The Sterling pound has slipped onto a 10-month low versus the euro as investors bet on the Bank of England keeping the interest rates on low for the coming months, while the European Central Bank is moving onto tightening.
The Monetary Policy Committee voted 6-2 in favor of keeping the rates on low, down from the 5-3 votes on the last meeting, as well as descending revisions of inflation and growth forecasts.
Sterling dropped to 90.61 pence per euro, its weakest since October. The Bank of England’s trade-weighted sterling index slipped as well to its lowest since mid-March.
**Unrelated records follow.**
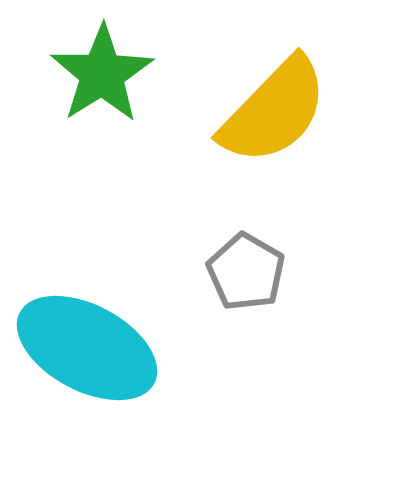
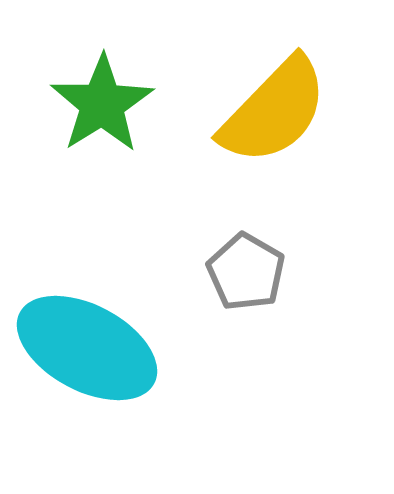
green star: moved 30 px down
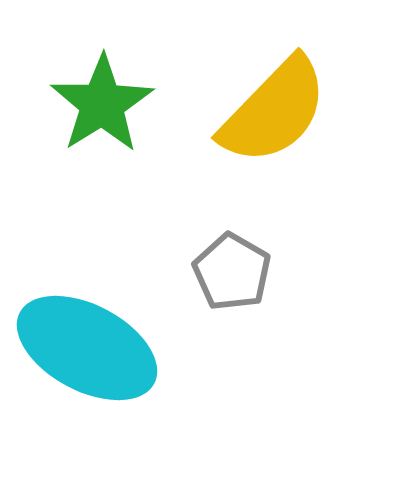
gray pentagon: moved 14 px left
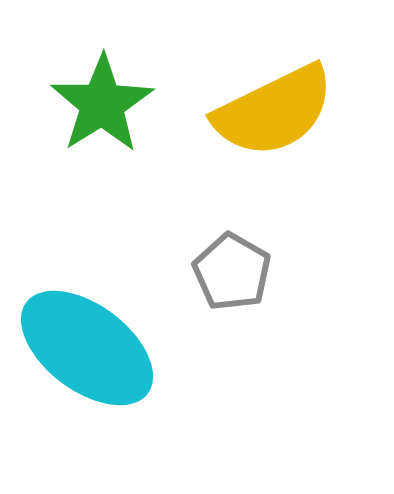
yellow semicircle: rotated 20 degrees clockwise
cyan ellipse: rotated 9 degrees clockwise
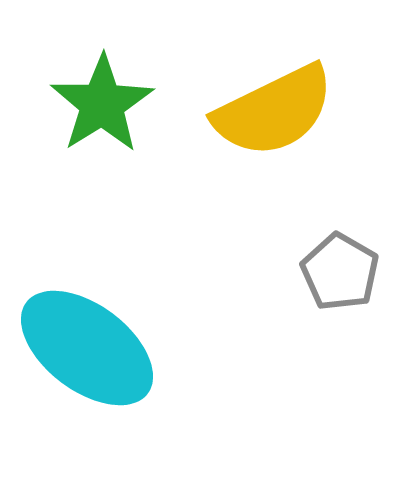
gray pentagon: moved 108 px right
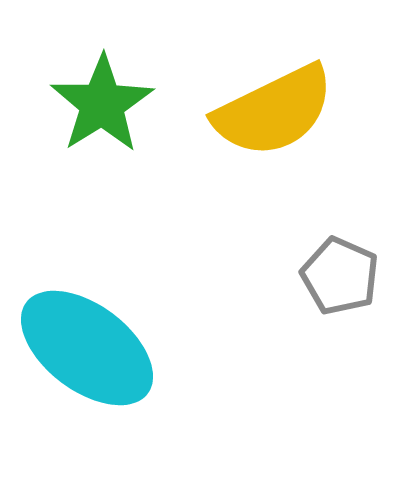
gray pentagon: moved 4 px down; rotated 6 degrees counterclockwise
Sterling went down 0.1 percent against the dollar to $1.3025, moving away from the 11-month high above $1.32 at the end of last week.
According to Bank of New York strategist Neil Mellor, the sterling’s decline could be set to accelerate. “It is evident that we have squashed volatilities, and that constitutes a coiled spring … At the moment the risks seem to be skewed to the downside. The market took the June MPC (monetary policy committee) vote and ran with it, and that looked a bit incongruous.” He added.
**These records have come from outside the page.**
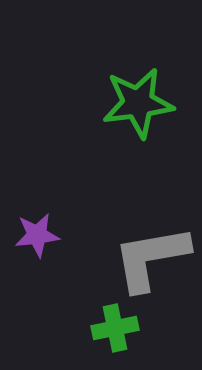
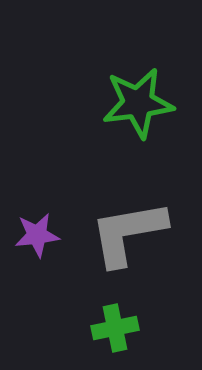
gray L-shape: moved 23 px left, 25 px up
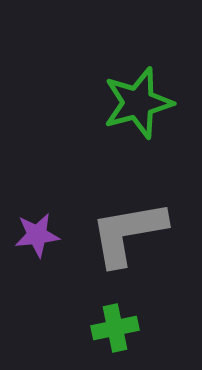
green star: rotated 8 degrees counterclockwise
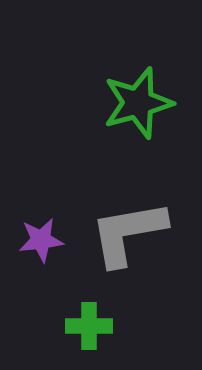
purple star: moved 4 px right, 5 px down
green cross: moved 26 px left, 2 px up; rotated 12 degrees clockwise
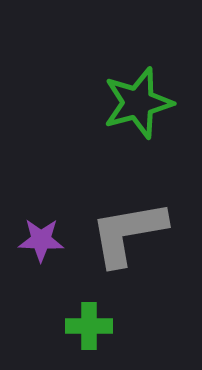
purple star: rotated 9 degrees clockwise
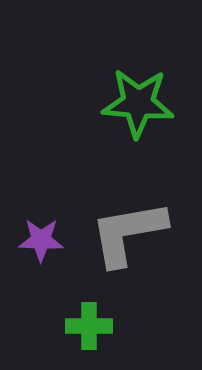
green star: rotated 20 degrees clockwise
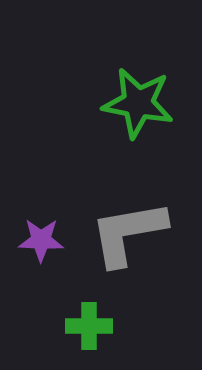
green star: rotated 6 degrees clockwise
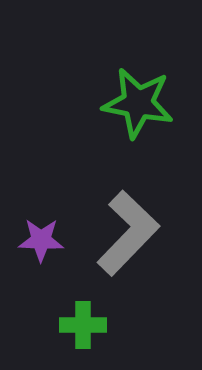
gray L-shape: rotated 144 degrees clockwise
green cross: moved 6 px left, 1 px up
Friday’s data showed that speculators heightened their bets against the pound for a second week up to last Tuesday, before the Bank of England’s rate decision.
The sterling has recorded its largest daily falls versus the dollar in more than six weeks on Frida, after a stronger-than-expected U.S. jobs report brought forward expectations for more interest rate hikes from the Federal Reserve, pushing the dollar up.
Britain will have to keep paying for long term programs to the European Union after it leaves in 2019, until 2020 at least, as said by EU Budget Commissioner Guenther Oettinger.